REQUIREMENT: Within the material below, how many lines carry the word "Nils"? State only the number.

((

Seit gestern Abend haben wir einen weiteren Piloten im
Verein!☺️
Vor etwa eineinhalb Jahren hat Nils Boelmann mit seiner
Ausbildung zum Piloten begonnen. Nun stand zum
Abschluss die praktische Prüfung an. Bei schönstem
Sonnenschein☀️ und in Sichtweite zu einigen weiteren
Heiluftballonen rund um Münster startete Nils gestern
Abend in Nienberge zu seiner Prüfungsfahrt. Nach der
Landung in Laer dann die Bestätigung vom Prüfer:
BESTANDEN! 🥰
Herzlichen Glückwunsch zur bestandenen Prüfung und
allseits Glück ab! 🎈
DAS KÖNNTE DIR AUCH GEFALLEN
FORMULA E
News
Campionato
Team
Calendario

))
((

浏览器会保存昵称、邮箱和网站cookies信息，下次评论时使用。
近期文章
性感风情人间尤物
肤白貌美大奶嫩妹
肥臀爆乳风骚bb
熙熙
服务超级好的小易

))
((

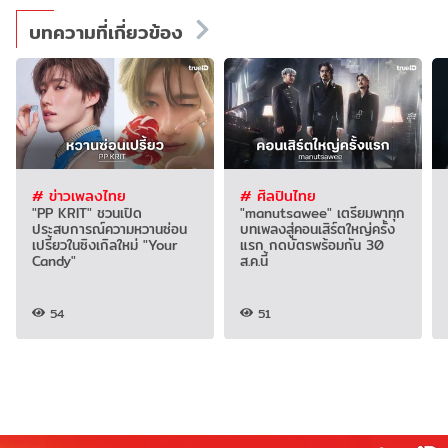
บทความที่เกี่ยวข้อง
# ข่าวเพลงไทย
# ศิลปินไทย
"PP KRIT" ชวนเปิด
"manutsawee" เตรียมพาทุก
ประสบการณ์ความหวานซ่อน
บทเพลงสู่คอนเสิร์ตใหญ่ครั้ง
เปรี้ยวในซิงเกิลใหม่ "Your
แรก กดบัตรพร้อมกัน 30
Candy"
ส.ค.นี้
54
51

))

ANSWER FOR THIS EXERCISE: 2